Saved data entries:
+-------+

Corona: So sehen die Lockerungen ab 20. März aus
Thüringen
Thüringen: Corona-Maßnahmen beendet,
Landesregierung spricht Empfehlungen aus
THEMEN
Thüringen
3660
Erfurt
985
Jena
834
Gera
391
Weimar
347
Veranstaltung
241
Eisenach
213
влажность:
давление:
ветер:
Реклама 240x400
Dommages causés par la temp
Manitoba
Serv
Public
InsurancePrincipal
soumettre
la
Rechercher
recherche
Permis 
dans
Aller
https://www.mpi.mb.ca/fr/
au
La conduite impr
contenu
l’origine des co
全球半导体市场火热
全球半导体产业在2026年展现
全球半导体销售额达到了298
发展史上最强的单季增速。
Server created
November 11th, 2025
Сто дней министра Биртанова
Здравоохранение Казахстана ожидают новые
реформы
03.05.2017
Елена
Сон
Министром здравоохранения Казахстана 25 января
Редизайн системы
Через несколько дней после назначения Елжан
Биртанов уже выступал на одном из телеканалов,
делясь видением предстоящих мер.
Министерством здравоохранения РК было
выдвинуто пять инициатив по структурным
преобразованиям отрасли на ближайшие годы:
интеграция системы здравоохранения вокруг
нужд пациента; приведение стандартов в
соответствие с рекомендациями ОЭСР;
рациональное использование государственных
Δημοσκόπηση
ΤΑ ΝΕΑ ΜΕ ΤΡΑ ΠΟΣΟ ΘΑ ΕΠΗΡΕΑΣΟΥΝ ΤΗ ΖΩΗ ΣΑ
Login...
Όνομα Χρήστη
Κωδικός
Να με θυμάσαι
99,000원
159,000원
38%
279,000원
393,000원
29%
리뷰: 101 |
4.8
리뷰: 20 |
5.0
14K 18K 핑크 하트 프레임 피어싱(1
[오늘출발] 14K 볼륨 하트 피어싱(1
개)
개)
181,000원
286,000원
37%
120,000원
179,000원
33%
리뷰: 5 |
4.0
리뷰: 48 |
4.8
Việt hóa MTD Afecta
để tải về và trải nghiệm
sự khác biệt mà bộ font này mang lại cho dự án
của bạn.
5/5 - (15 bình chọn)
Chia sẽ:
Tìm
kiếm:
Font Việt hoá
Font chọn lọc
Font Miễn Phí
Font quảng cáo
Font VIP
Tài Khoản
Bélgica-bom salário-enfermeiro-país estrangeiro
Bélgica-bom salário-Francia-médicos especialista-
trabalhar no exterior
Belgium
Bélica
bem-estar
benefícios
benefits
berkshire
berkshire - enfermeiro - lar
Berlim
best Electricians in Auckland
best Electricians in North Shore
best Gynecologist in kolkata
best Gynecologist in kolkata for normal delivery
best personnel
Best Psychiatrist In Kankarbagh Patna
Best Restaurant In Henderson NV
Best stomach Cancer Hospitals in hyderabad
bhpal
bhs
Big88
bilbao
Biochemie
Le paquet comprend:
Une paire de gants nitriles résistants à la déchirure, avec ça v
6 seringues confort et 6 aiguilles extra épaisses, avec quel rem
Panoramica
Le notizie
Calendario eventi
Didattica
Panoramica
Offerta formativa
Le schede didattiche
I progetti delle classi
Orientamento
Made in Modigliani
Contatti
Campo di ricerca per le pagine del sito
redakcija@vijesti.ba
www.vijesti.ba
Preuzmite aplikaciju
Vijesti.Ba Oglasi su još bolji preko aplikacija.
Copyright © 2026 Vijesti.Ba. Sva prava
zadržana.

+-------+

EXERCISE BRIEF
Please return the data above in full, without altering a single line.

OUTPUT
Corona: So sehen die Lockerungen ab 20. März aus
Thüringen
Thüringen: Corona-Maßnahmen beendet,
Landesregierung spricht Empfehlungen aus
THEMEN
Thüringen
3660
Erfurt
985
Jena
834
Gera
391
Weimar
347
Veranstaltung
241
Eisenach
213
влажность:
давление:
ветер:
Реклама 240x400
Dommages causés par la temp
Manitoba
Serv
Public
InsurancePrincipal
soumettre
la
Rechercher
recherche
Permis 
dans
Aller
https://www.mpi.mb.ca/fr/
au
La conduite impr
contenu
l’origine des co
全球半导体市场火热
全球半导体产业在2026年展现
全球半导体销售额达到了298
发展史上最强的单季增速。
Server created
November 11th, 2025
Сто дней министра Биртанова
Здравоохранение Казахстана ожидают новые
реформы
03.05.2017
Елена
Сон
Министром здравоохранения Казахстана 25 января
Редизайн системы
Через несколько дней после назначения Елжан
Биртанов уже выступал на одном из телеканалов,
делясь видением предстоящих мер.
Министерством здравоохранения РК было
выдвинуто пять инициатив по структурным
преобразованиям отрасли на ближайшие годы:
интеграция системы здравоохранения вокруг
нужд пациента; приведение стандартов в
соответствие с рекомендациями ОЭСР;
рациональное использование государственных
Δημοσκόπηση
ΤΑ ΝΕΑ ΜΕ ΤΡΑ ΠΟΣΟ ΘΑ ΕΠΗΡΕΑΣΟΥΝ ΤΗ ΖΩΗ ΣΑ
Login...
Όνομα Χρήστη
Κωδικός
Να με θυμάσαι
99,000원
159,000원
38%
279,000원
393,000원
29%
리뷰: 101 |
4.8
리뷰: 20 |
5.0
14K 18K 핑크 하트 프레임 피어싱(1
[오늘출발] 14K 볼륨 하트 피어싱(1
개)
개)
181,000원
286,000원
37%
120,000원
179,000원
33%
리뷰: 5 |
4.0
리뷰: 48 |
4.8
Việt hóa MTD Afecta
để tải về và trải nghiệm
sự khác biệt mà bộ font này mang lại cho dự án
của bạn.
5/5 - (15 bình chọn)
Chia sẽ:
Tìm
kiếm:
Font Việt hoá
Font chọn lọc
Font Miễn Phí
Font quảng cáo
Font VIP
Tài Khoản
Bélgica-bom salário-enfermeiro-país estrangeiro
Bélgica-bom salário-Francia-médicos especialista-
trabalhar no exterior
Belgium
Bélica
bem-estar
benefícios
benefits
berkshire
berkshire - enfermeiro - lar
Berlim
best Electricians in Auckland
best Electricians in North Shore
best Gynecologist in kolkata
best Gynecologist in kolkata for normal delivery
best personnel
Best Psychiatrist In Kankarbagh Patna
Best Restaurant In Henderson NV
Best stomach Cancer Hospitals in hyderabad
bhpal
bhs
Big88
bilbao
Biochemie
Le paquet comprend:
Une paire de gants nitriles résistants à la déchirure, avec ça v
6 seringues confort et 6 aiguilles extra épaisses, avec quel rem
Panoramica
Le notizie
Calendario eventi
Didattica
Panoramica
Offerta formativa
Le schede didattiche
I progetti delle classi
Orientamento
Made in Modigliani
Contatti
Campo di ricerca per le pagine del sito
redakcija@vijesti.ba
www.vijesti.ba
Preuzmite aplikaciju
Vijesti.Ba Oglasi su još bolji preko aplikacija.
Copyright © 2026 Vijesti.Ba. Sva prava
zadržana.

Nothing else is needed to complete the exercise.